It takes hands to build a house, but only hearts can build a home.

Author Unknown

Thursday, January 21, 2016

Chapter 1, Page 21, Book 16



You don’t have to attend every argument to which you are invited

Author Unknown

January 21st - A grudge is one thing that doesn’t get better when it’s nursed.

Silence is one of the hardest arguments to refute. 

Josh Billings

Arguments happen. But let’s make sure they are resolved. Grudges are a burden too heavy to carry. I don’t think I’ve ever had a good argument or been the winner of any.  I’ve known a lot of people that were just cruising for an argument, but that didn’t mean I had to join them.  To me they are a waste of time.  Discussions about things are fine, but when they turn into an argument it’s just better to walk away.

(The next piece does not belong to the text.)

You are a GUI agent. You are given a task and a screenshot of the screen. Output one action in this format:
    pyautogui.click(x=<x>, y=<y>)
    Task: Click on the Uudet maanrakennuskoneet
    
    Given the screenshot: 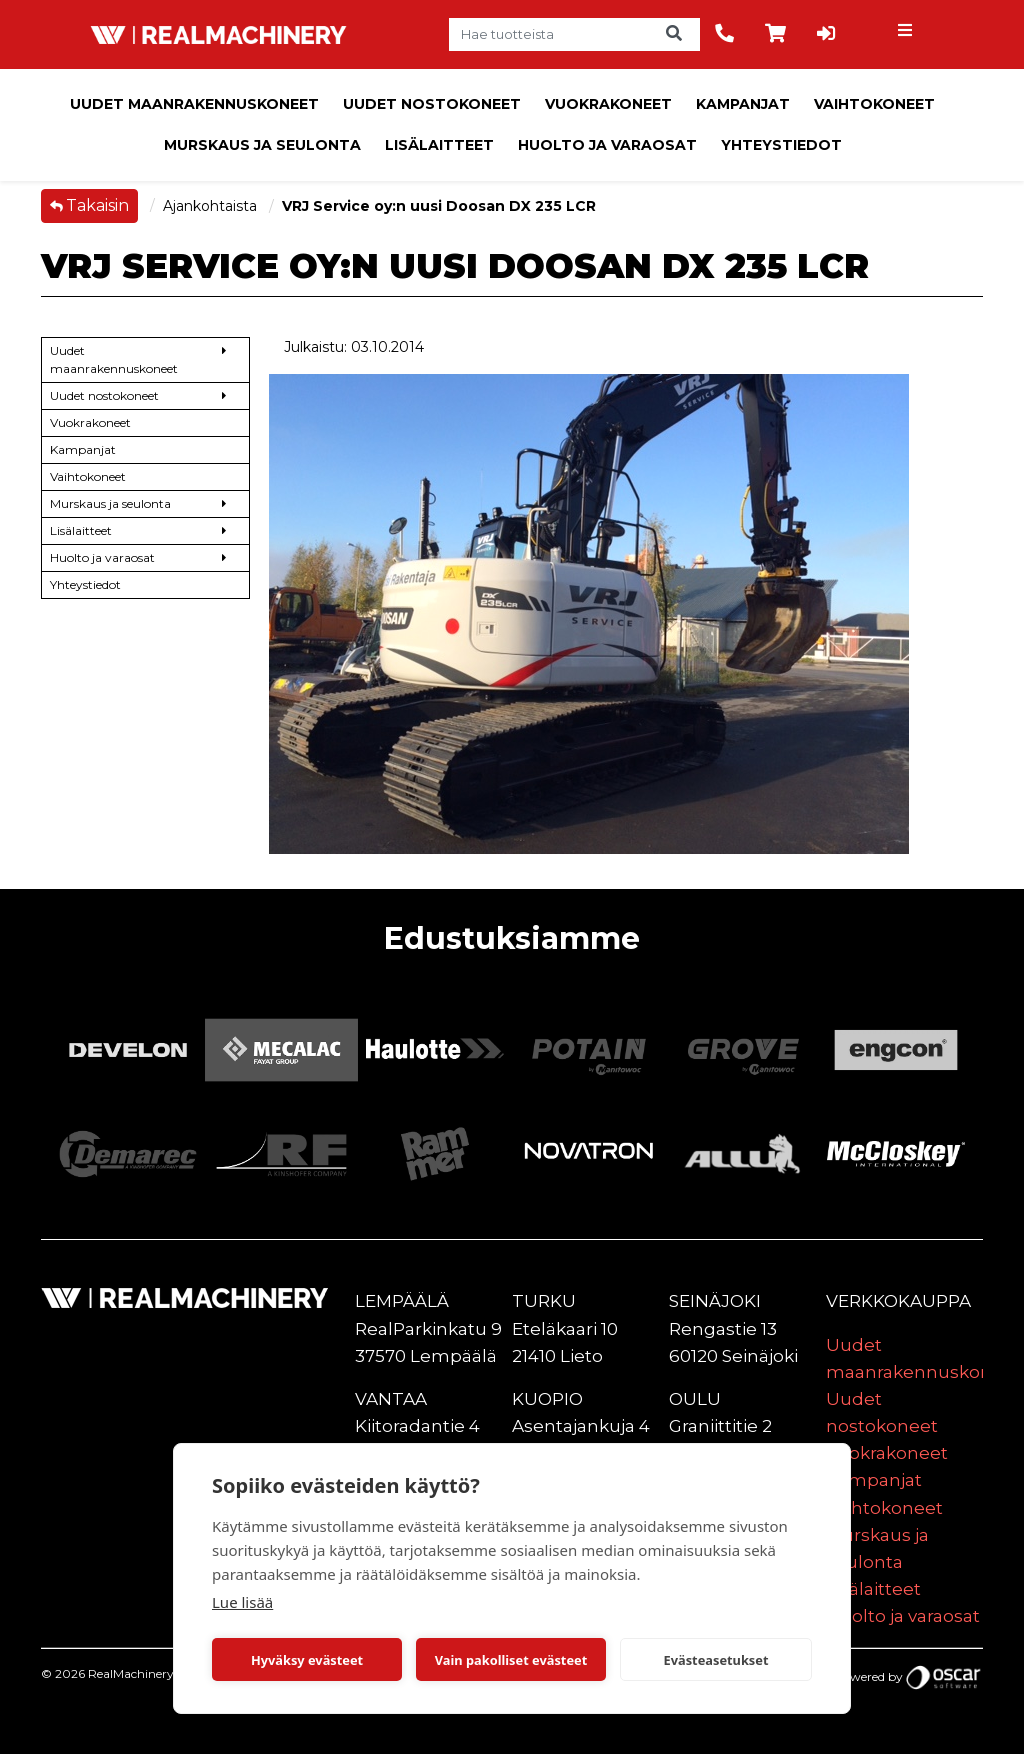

To be right, be willing to admit you are wrong.

There are two sides to everything. You can never see both sides until you stop accusing and humbly listen to the other person instead. To solve a conflict, someone needs to be willing to take the blame. 

A soft answer turns away wrath, but a harsh word stirs up anger

Proverbs 15:1

 What we say and how we say it not only makes a difference in the reaction we’ll receive, but it also determines whether conflict or peace will result. Many arguments could be avoided and tense situations relaxed if we practiced the truth of this verse.

The next time someone speaks to you in a harsh or angry tone, try to reverse the trend by expressing meekness, quietness of spirit, and loving concern instead



Our loved ones may spurn our appeals, reject our message, oppose our arguments, despise our persons—but they are helpless against our prayers.

J. Sidlow Baxter

Prayer is often the best way to go when things are in turmoil.  Not knowing all the answers or ways to solve our problems, prayer works when nothing else can.

Soft words are hard arguments. 

Thomas Fuller

4 comments:

betty said...

Hubby had a situation at work last week with someone that came into his office complaining about something his department hadn't done. She was "ranting" and "raving" saying she was "very disappointed in them", "very mad", etc. He was just quiet, waiting for her to finish talking and then started working on ways to fix her problem (which it turned out wasn't really a problem, she was just trying to stir something up). Sadly, she's known in the workplace to do lots of that; she must enjoy thinking she can win these arguments and encounters, but sometimes silence is the best gift you can give someone, and of course admitting blame if it truly is one's fault.

betty

jack69 said...

I agreed with you and smiled all the way thru this one from the first line:

You don't have to attend every argument to which you are invited. ......

WE loved that! Neat
I think you guys are getting cold up there. STAY WARM (but close the door! ;-)

jack69 said...

Old Abe said it right: One convinced against their will, thinks the same thing still!

Rick Watson said...

I listened to a book on tape on the way home from New Orleans today and one chapter talked about something similar. What the author said was that often the people who stir things up have underlying issues and if you can simply listen and not get sucked into the emotion, and try to understand what the offending person is lacking or needs, then you can sometimes form a new lasting relationship based on trust and mutual respect. I have a long way to go before I get to this point, but it gave me something to ponder.